Ce qu'Annie Clark nous propose avec "MASSEDUCTION", ce n'est quand même pas une oeuvre porno, mais un regard critique sur ces animaux sociaux qui misent tout sur les apparences. En jetant un regard au clip de "Los Ageless", un des premiers extraits du disque, on voit bien qu'elle en a contre cette volonté qu'ont certaines personnes de ne pas vieillir, de rester jeune et, surtout, sexy aussi longtemps que possible. Le vieillissement ne semble pas être le seul problème des masses évoquées par St. Vincent. Sur "Pills", une autre des premières pièces auxquelles nous avons eu droit avant le lancement de l'album, elle nous parle des tonnes de pilules que tout ce beau monde gobe afin de fuir la réalité en se réfugiant dans une apathie volontaire.

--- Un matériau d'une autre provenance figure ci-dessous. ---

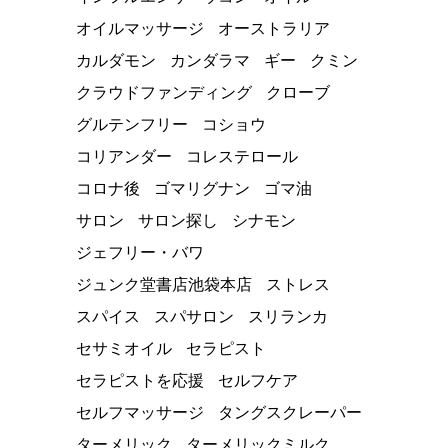
オイルマッサージ
オーストラリア
カルダモン
カンダラマ
ギー
クミン
クラウドファンディング
クローブ
グルテンフリー
コショウ
コリアンダー
コレステロール
コロナ後
ゴマリグナン
ゴマ油
サロン
サロン探し
シナモン
ジェフリー・バワ
ジュンク堂書店池袋本店
ストレス
スパイス
スパサロン
スリランカ
セサミオイル
セラピスト
セラピストを応援
セルフケア
セルフマッサージ
タングスクレーパー
ターメリック
ターメリックミルク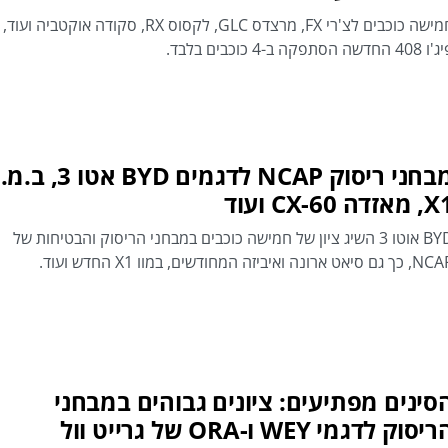
חמישה כוכבים לצ'רי FX, מרצדס GLC, לקסוס RX, סקודה אוקטביה ועוד,
4 החדשה הסתפקה ב-4 כוכבים בלבד.
מבחני ריסוק NCAP לדגמים BYD אטו 3,
מאזדה CX-60 ועוד
BYD אוטו 3 השיג ציון של חמישה כוכבים במבחני הריסוק והבטיחות של
גם סיאט ארונה ואיביזה המחודשים, במוו X1 החדש ועוד.
סינים מפתיעים: ציונים גבוהים במבחני
יסוק לדגמי WEY ו-ORA של גרייט וול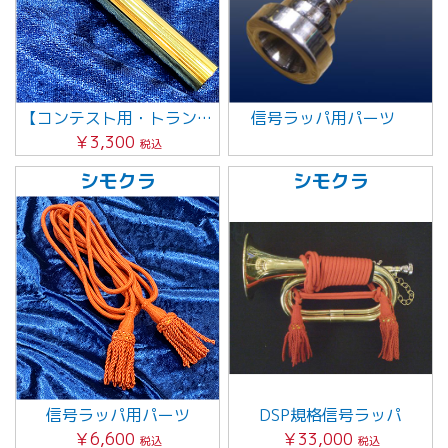
【コンテスト用・トランペットシャンク】
信号ラッパ用パーツ
￥3,300
税込
シモクラ
シモクラ
信号ラッパ用パーツ
DSP規格信号ラッパ
￥6,600
￥33,000
税込
税込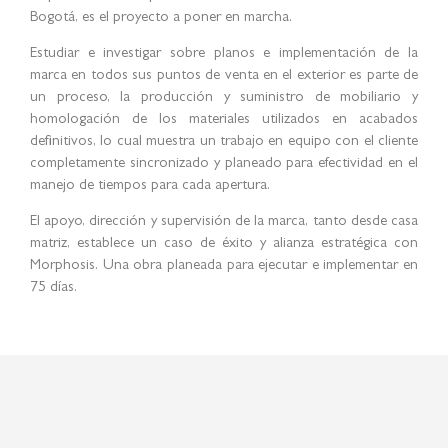
Bogotá, es el proyecto a poner en marcha.
Estudiar e investigar sobre planos e implementación de la
marca en todos sus puntos de venta en el exterior es parte de
un proceso, la producción y suministro de mobiliario y
homologación de los materiales utilizados en acabados
definitivos, lo cual muestra un trabajo en equipo con el cliente
completamente sincronizado y planeado para efectividad en el
manejo de tiempos para cada apertura.
El apoyo, dirección y supervisión de la marca, tanto desde casa
matriz, establece un caso de éxito y alianza estratégica con
Morphosis. Una obra planeada para ejecutar e implementar en
75 días.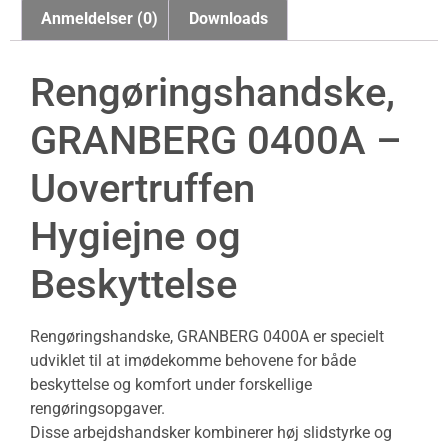
Anmeldelser (0)
Downloads
Rengøringshandske,
GRANBERG 0400A –
Uovertruffen
Hygiejne og
Beskyttelse
Rengøringshandske, GRANBERG 0400A er specielt
udviklet til at imødekomme behovene for både
beskyttelse og komfort under forskellige
rengøringsopgaver.
Disse arbejdshandsker kombinerer høj slidstyrke og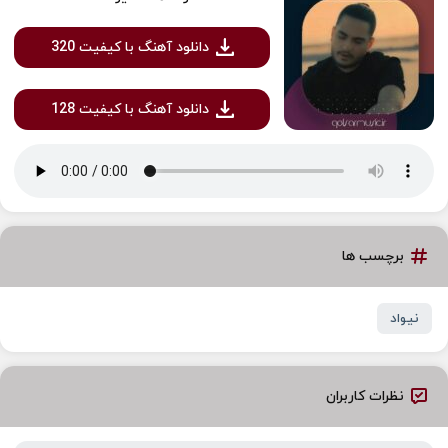
دانلود آهنگ با کیفیت 320
دانلود آهنگ با کیفیت 128
برچسب ها
نیواد
نظرات کاربران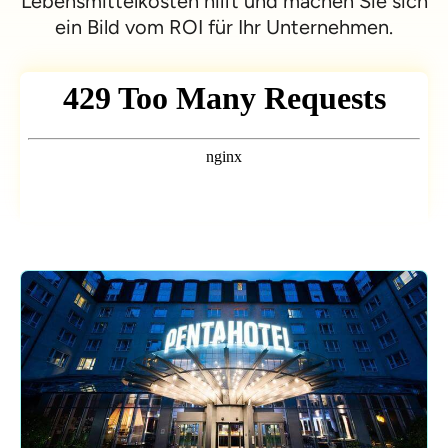
Lebensmittelkosten hilft und machen Sie sich
ein Bild vom ROI für Ihr Unternehmen.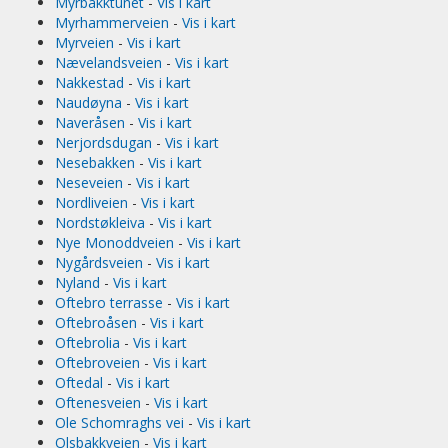
Myrbakktunet
-
Vis i kart
Myrhammerveien
-
Vis i kart
Myrveien
-
Vis i kart
Nævelandsveien
-
Vis i kart
Nakkestad
-
Vis i kart
Naudøyna
-
Vis i kart
Naveråsen
-
Vis i kart
Nerjordsdugan
-
Vis i kart
Nesebakken
-
Vis i kart
Neseveien
-
Vis i kart
Nordliveien
-
Vis i kart
Nordstøkleiva
-
Vis i kart
Nye Monoddveien
-
Vis i kart
Nygårdsveien
-
Vis i kart
Nyland
-
Vis i kart
Oftebro terrasse
-
Vis i kart
Oftebroåsen
-
Vis i kart
Oftebrolia
-
Vis i kart
Oftebroveien
-
Vis i kart
Oftedal
-
Vis i kart
Oftenesveien
-
Vis i kart
Ole Schomraghs vei
-
Vis i kart
Olsbakkveien
-
Vis i kart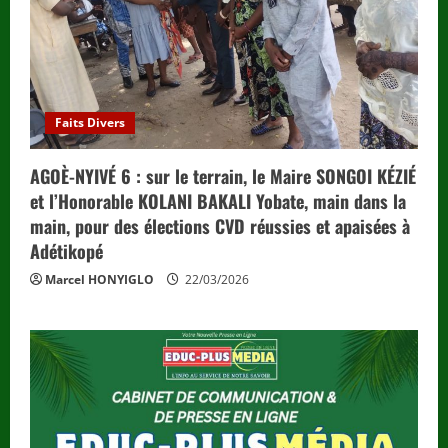
Faits Divers
AGOÈ-NYIVÉ 6 : sur le terrain, le Maire SONGOI KÉZIÉ
et l’Honorable KOLANI BAKALI Yobate, main dans la
main, pour des élections CVD réussies et apaisées à
Adétikopé
Marcel HONYIGLO
22/03/2026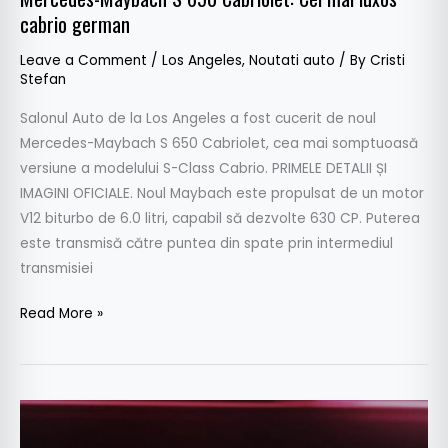
cabrio german
Leave a Comment
/
Los Angeles
,
Noutati auto
/ By
Cristi
Stefan
Salonul Auto de la Los Angeles a fost cucerit de noul
Mercedes-Maybach S 650 Cabriolet, cea mai somptuoasă
versiune a modelului S-Class Cabrio. PRIMELE DETALII ȘI
IMAGINI OFICIALE. Noul Maybach este propulsat de un motor
V12 biturbo de 6.0 litri, capabil să dezvolte 630 CP. Puterea
este transmisă către puntea din spate prin intermediul
transmisiei
Read More »
Mercedes-
Maybach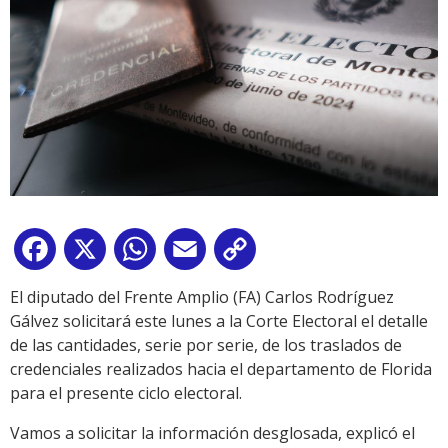
Facebook
X
WhatsApp
Email
Copy
Link
El diputado del Frente Amplio (FA) Carlos Rodríguez
Gálvez solicitará este lunes a la Corte Electoral el detalle
de las cantidades, serie por serie, de los traslados de
credenciales realizados hacia el departamento de Florida
para el presente ciclo electoral.
Vamos a solicitar la información desglosada, explicó el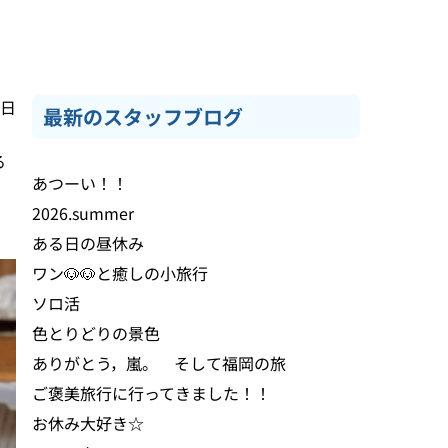
2日
最新のスタッフブログ
る
あつーい！！
2026.summer
ある日の昼休み
ワン🐶🐶と癒しの小旅行
ソロ活
色とりどりの景色
ありがとう，嵐。 そして福岡の旅
ご褒美旅行に行ってきました！！
お休み大好き☆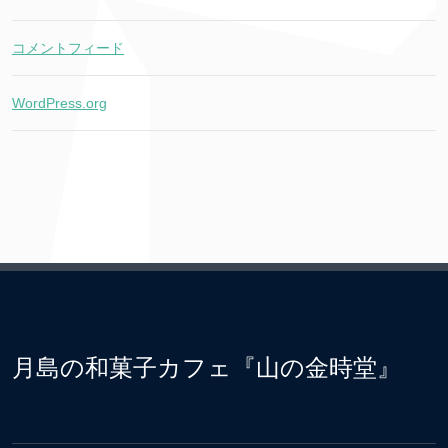
コメントフィード
WordPress.org
月島の和菓子カフェ『山の金時堂』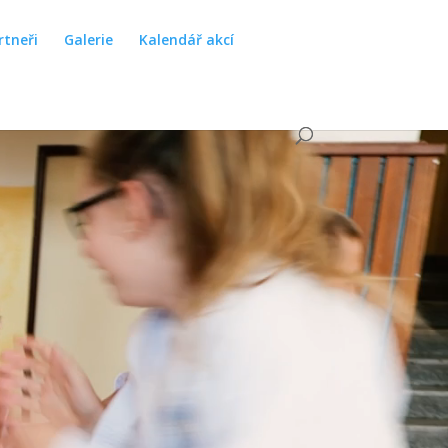
rtneři
Galerie
Kalendář akcí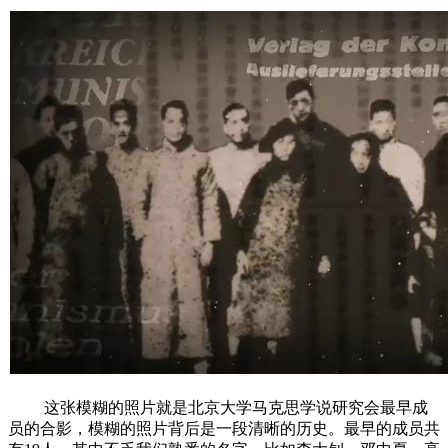
这张模糊的照片就是北京大学马克思学说研究会最早成
员的合影，模糊的照片背后是一段清晰的历史。最早的成员共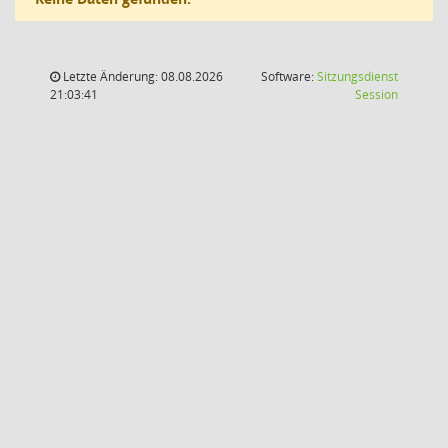
Letzte Änderung: 08.08.2026
Software:
Sitzungsdienst
(Wird in
21:03:41
Session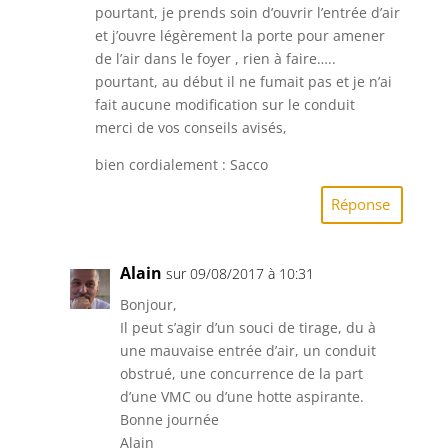
pourtant, je prends soin d’ouvrir l’entrée d’air
et j’ouvre légèrement la porte pour amener
de l’air dans le foyer , rien à faire…..
pourtant, au début il ne fumait pas et je n’ai
fait aucune modification sur le conduit
merci de vos conseils avisés,
bien cordialement : Sacco
Réponse
Alain
sur 09/08/2017 à 10:31
Bonjour,
Il peut s’agir d’un souci de tirage, du à
une mauvaise entrée d’air, un conduit
obstrué, une concurrence de la part
d’une VMC ou d’une hotte aspirante.
Bonne journée
Alain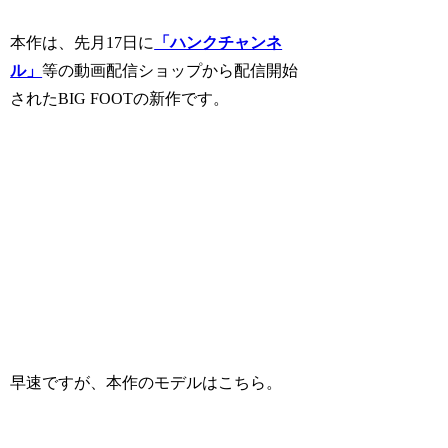
本作は、先月17日に
「ハンクチャンネ
ル」
等の動画配信ショップから配信開始
されたBIG FOOTの新作です。
早速ですが、本作のモデルはこちら。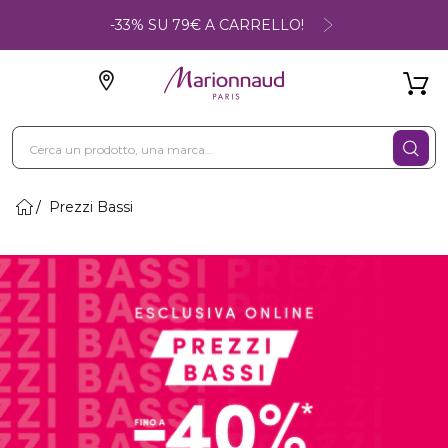
-33% SU 79€ A CARRELLO!
Prezzi Bassi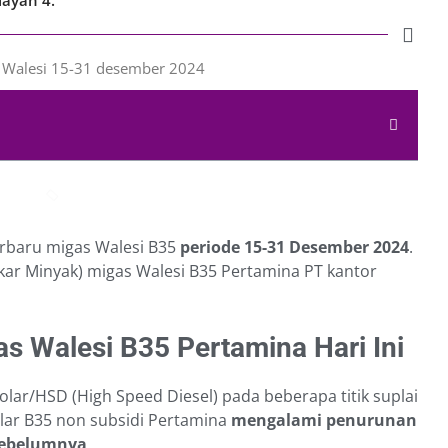
erbaru migas Walesi B35
periode 15-31 Desember 2024
.
r Minyak) migas Walesi B35 Pertamina PT kantor
 Walesi B35 Pertamina Hari Ini
olar/HSD (High Speed Diesel) pada beberapa titik suplai
olar B35 non subsidi Pertamina
mengalami penurunan
 sebelumnya
.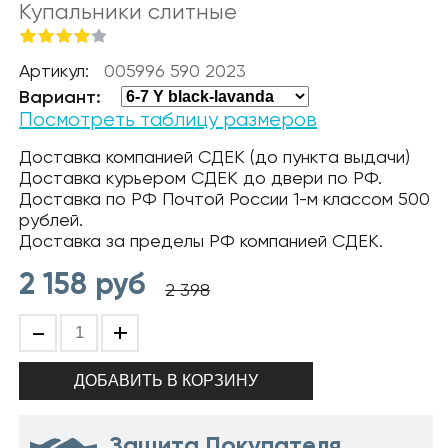
Купальники слитные
Артикул:
005996 590 2023
Вариант:
Посмотреть таблицу размеров
Доставка компанией СДЕК (до пункта выдачи)
Доставка курьером СДЕК до двери по РФ.
Доставка по РФ Почтой России 1-м классом 500
рублей.
Доставка за пределы РФ компанией СДЕК.
2 158
руб
2 398
-
+
Защита Покупателя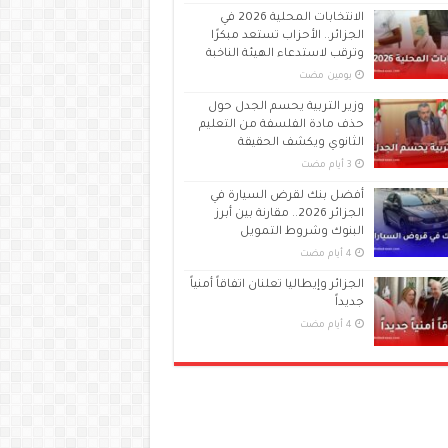
الانتخابات المحلية 2026 في
الجزائر.. الأحزاب تستعد مبكرًا
وترقب لاستدعاء الهيئة الناخبة
‏يومين مضت
وزير التربية يحسم الجدل حول
حذف مادة الفلسفة من التعليم
الثانوي ويكشف الحقيقة
أفضل بنك لقرض السيارة في
الجزائر 2026.. مقارنة بين أبرز
البنوك وشروط التمويل
الجزائر وإيطاليا تعلنان اتفاقاً أمنياً
جديداً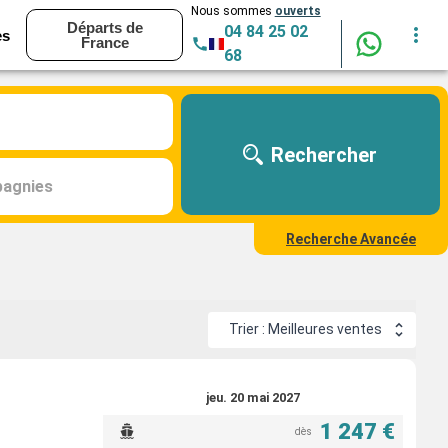
Nous sommes
ouverts
Départs de
04 84 25 02
es
France
68
Rechercher
agnies
Recherche Avancée
Trier : Meilleures ventes
jeu. 20 mai 2027
1 247 €
dès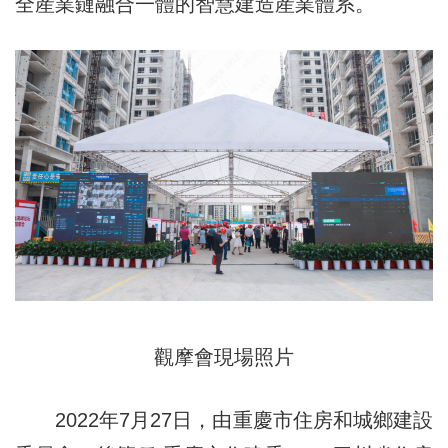
全産業鏈融合一體的智慧建造産業體系。
觀摩會現場照片
2022年7月27日，由重慶市住房和城鄉建設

On peut aussi prendre le titre de l'album d'Annie Clark à la lettre et se dire que son intention, avec cette nouvelle oeuvre est de séduire un public aussi vaste que possible en ayant recours au plus bas dénominateur musical commun: la pop radiophonique. Ne s'est-elle pas adjoint les services de Jack Antonoff (Fun, Lorde, P!nk, Taylor Swift...) afin d'en assurer la réalisation? À la première écoute de "MASSEDUCTON", ceux qui suivent la carrière de St. Vincent depuis quelques années remarqueront immédiatement une esthétique moins indie, moins expérimentale et plus pop up tempo.
Néanmoins, malgré la présence de Jack Antonoff, on peut affirmer sans se tromper que c'est bel et bien Annie Clark qui est en contrôle sur "MASSEDUCTION". Alors que Melodrama de Lorde sonne comme un disque de pop mainstream dont l'esthétique sonore est totalement celle du producteur, l'album de St. Vincent ratisse beaucoup plus large. On y distingue des influences rock, techno, disco électro façon Georgio Moroder, funk (plusieurs passages rappellent Prince), industrielles, music-hall, country (beau lap-steel sur quelques ballades) et noise (la guitare de madame Clark évoque souvent les dissonances d'un Adrian Belew ou d'un Robert Fripp): des sonorités qui ne font clairement pas partie de la palette d'Antonoff. La pop radio-friendly de ce dernier n'est qu'un ingrédient parmi tant d'autres.
Grâce à une richesse musicale que nous n'entendons guère sur les ondes de nos jours, "MASSEDUCTION" se distingue de la production pop actuelle. De plus, il se démarque de la courte discographie de St. Vincent grâce à une qualité que nous ne trouvions qu'en moindre quantité chez miss Clark, jusqu'à maintenant: son humanité. Exit, le personnage de femme-androïde de l'album précédent. La musicienne se montre plus vulnérable que jamais, surtout sur les ballades. Sa voix s'y brise, son chant y est moins parfait mais plus humain, quoi!
D'entrée de jeu, sur "Hang on Me", la pièce d'ouverture, cette voix plus fragile, bercée par de beaux arrangements de cordes, nous réconforte. "New York" est un autre moment fort du disque. Nous sommes touchés par la perte qu'elle ressent devant la disparition de David Bowie et de Leonard Cohen. La douleur, la mort, le suicide font partie des thèmes abordés sur l'album. C'est fait avec beaucoup de délicatesse, de doigté. Annie Clark ne fait pas que critiquer les pauvres mortels que nous sommes, elle éprouve de l'empathie pour eux. C'est aussi évident sur "Smoking Section" (ma pièce préférée du lot) qui clôt l'album de façon magistrale.
De la musique pour les masses, disions-nous? Que oui! Elles en ont tant besoin.